Slide across. Move the window right one step at a time, filling one feature-map cell per position. Over the bar's right edge (bright → dark) the sum is +18 at the top and +27 in the middle rows. Over flat regions it is near zero. After all 16 positions the 4×4 feature map reads, row by row, [−18, −18, 18, 18], [−27, −27, 27, 27], [−27, −27, 27, 27], [−18, −18, 18, 18]. The same nine weights produced every one of those numbers — that is weight sharing in action.
ReLU. Apply max(0, x). The negative left-edge responses become 0; the positive right-edge responses survive. The map becomes [0, 0, 18, 18], [0, 0, 27, 27], [0, 0, 27, 27], [0, 0, 18, 18] — only the edge whose contrast matches the filter is kept.
Max-pool, 2×2 / stride 2. Take the largest value in each non-overlapping 2×2 window. The two left windows are all zeros → 0; the two right windows contain the 27s → 27. The pooled output is [[0, 27], [0, 27]]: a clean, half- size summary that says "a strong vertical edge runs down the right side."

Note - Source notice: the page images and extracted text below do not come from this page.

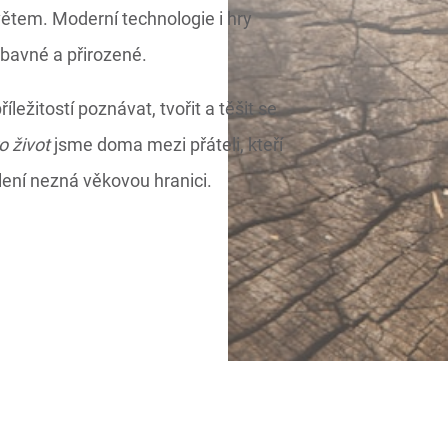
světem. Moderní technologie i hry
bavné a přirozené.
íležitostí poznávat, tvořit a těšit se
o život
jsme doma mezi přáteli, kteří
ílení nezná věkovou hranici.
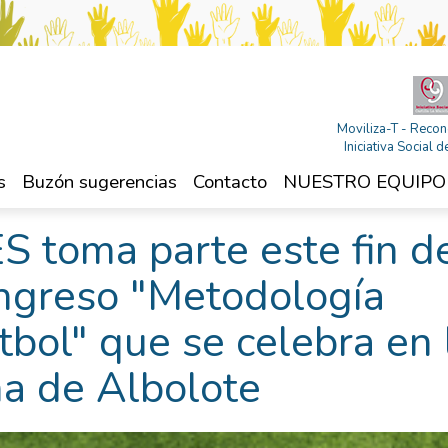
Moviliza-T - Recon
Iniciativa Social
s
Buzón sugerencias
Contacto
NUESTRO EQUIPO
S toma parte este fin d
ngreso "Metodología
útbol" que se celebra en 
na de Albolote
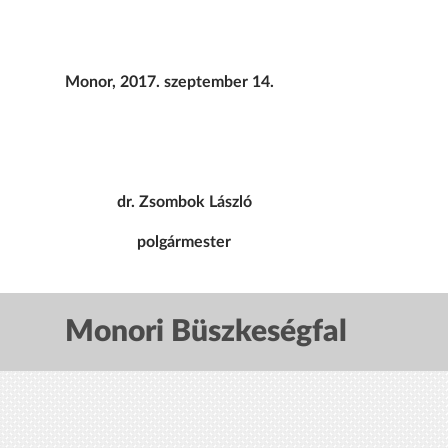
Monor, 2017. szeptember 14.
dr. Zsombok László dr. U
polgármester 
Monori Büszkeségfal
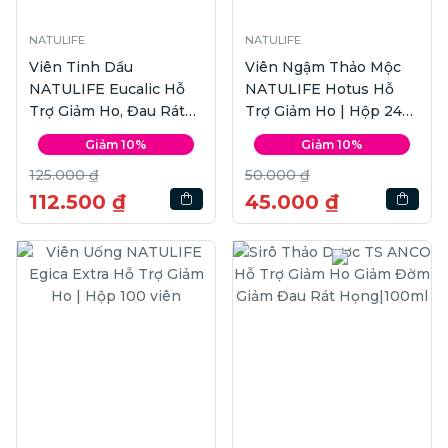
NATULIFE
NATULIFE
Viên Tinh Dầu
Viên Ngậm Thảo Mộc
NATULIFE Eucalic Hỗ
NATULIFE Hotus Hỗ
Trợ Giảm Ho, Đau Rát
Trợ Giảm Ho | Hộp 24
Họng | Hộp 100 viên
viên
Giảm 10%
Giảm 10%
125.000 ₫
50.000 ₫
112.500 ₫
45.000 ₫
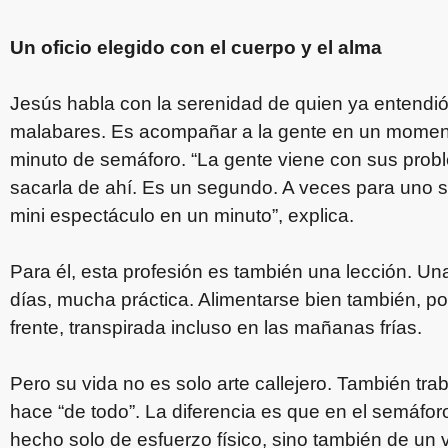
Un oficio elegido con el cuerpo y el alma
Jesús habla con la serenidad de quien ya entendió
malabares. Es acompañar a la gente en un moment
minuto de semáforo. “La gente viene con sus probl
sacarla de ahí. Es un segundo. A veces para uno se
mini espectáculo en un minuto”, explica.
Para él, esta profesión es también una lección. Un
días, mucha práctica. Alimentarse bien también, po
frente, transpirada incluso en las mañanas frías.
Pero su vida no es solo arte callejero. También tr
hace “de todo”. La diferencia es que en el semáfo
hecho solo de esfuerzo físico, sino también de un 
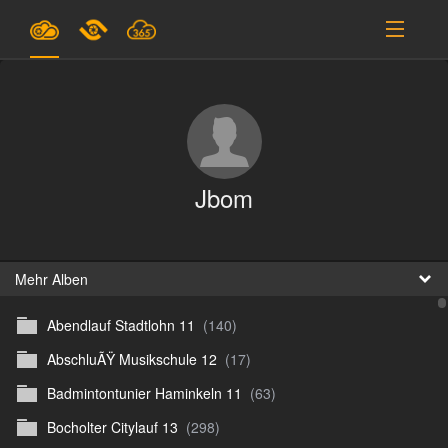
Pläne & Preise
Unterstützung
EINLOGGEN
Jbom
ANMELDEN
Deutsch
B
Mehr Alben
Abendlauf Stadtlohn 11
(140)
D
AbschluÃŸ Musikschule 12
(17)
En
Badmintontunier Haminkeln 11
(63)
D
Bocholter Citylauf 13
(298)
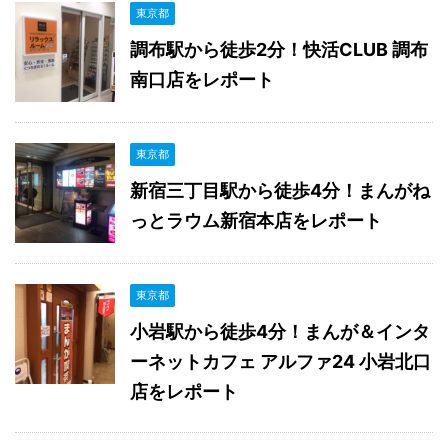
東京都
調布駅から徒歩2分！快活CLUB 調布
南口店をレポート
東京都
新宿三丁目駅から徒歩4分！まんがね
っとラウム新宿本店をレポート
東京都
小岩駅から徒歩4分！まんが＆インタ
ーネットカフェ アルファ24 小岩北口
店をレポート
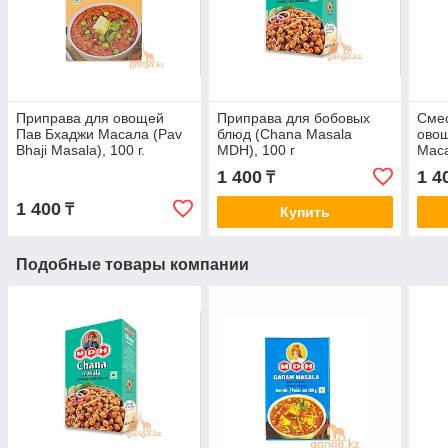
Приправа для овощей
Приправа для бобовых
Смес
Пав Бхаджи Масала (Pav
блюд (Chana Masala
ово
Bhaji Masala), 100 г.
MDH), 100 г
Маса
100 г
1 400
1 4
₸
1 400
₸
Купить
Подобные товары компании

Watch the amber window slide across the image while the feature map fills one cell at a time; watch the blue (negative) cells flip to empty on the ReLU beat; watch the 2×2 window halve the map on the pooling beats. Switch the filter to Horizontal edge in the panel to see the exact same machinery detect a horizontal bar instead — the feature map and pooled output simply transpose.

Complexity

Operation	Cost
Convolution	O(out_h · out_w · k²) — one k×k dot product per output cell
ReLU	O(feature-map size) — one comparison per cell
Max-pool	O(feature-map size) — one pass, each cell read once

The headline fact: the filter has only k² weights (here 9) no matter how large the image is, because those weights are reused at every position. That is why convolution scales to real images where a fully-connected layer would not.

Edge Cases

Valid vs padded. This lesson uses valid convolution (the filter never hangs off the image), so the output shrinks 6×6 → 4×4. Adding zero-padding around the border would keep the output the same size as the input.
All-flat region. Where every pixel in a patch is equal, left minus right is zero — the filter correctly reports "no edge here."
Negative responses. An edge of the opposite contrast gives a large negative convolution value; ReLU is what discards it. Without ReLU those would survive as spurious activations.
Pooling that doesn't divide evenly. With stride 2 over an odd-sized map the last window can fall off the edge; real implementations either pad or drop the remainder. The 4×4 → 2×2 case here divides cleanly.

Common Mistakes

Forgetting weight sharing. The filter is one small grid reused everywhere — not a different set of weights per position. Mistaking it for per-pixel weights loses the entire point of a CNN.
Skipping the nonlinearity. Without ReLU, stacking convolutions collapses into a single linear operation — the network could not learn anything a plain linear filter couldn't.
Confusing stride and window size. The window size sets how many cells each pooling step reads; the stride sets how far it jumps. Equal stride and size give non-overlapping windows (the usual downsampling case).
Reading the feature map as the image. The feature map is not a smaller picture — it is a map of filter responses. A bright cell means "the filter matched strongly here," not "this pixel was bright."

A Note on Simplification

This is a deliberately tiny picture meant to make the convolution operation visible — not a real CNN. A production network applies many filters per layer (not one), learns those filter weights by training (here they are hand-picked edge detectors), stacks many convolve→activate→pool layers, and adds machinery this view omits: padding, multiple input/output channels, batch normalization, and strided or dilated convolutions. It also runs on real images of hundreds of pixels per side, not a 6×6 toy. What is shown — slide a shared filter, take a dot product, apply a nonlinearity, then pool — is exactly the per-layer operation those larger networks scale up. Treat this as an explainer, not a substitute for a formal computer-vision course.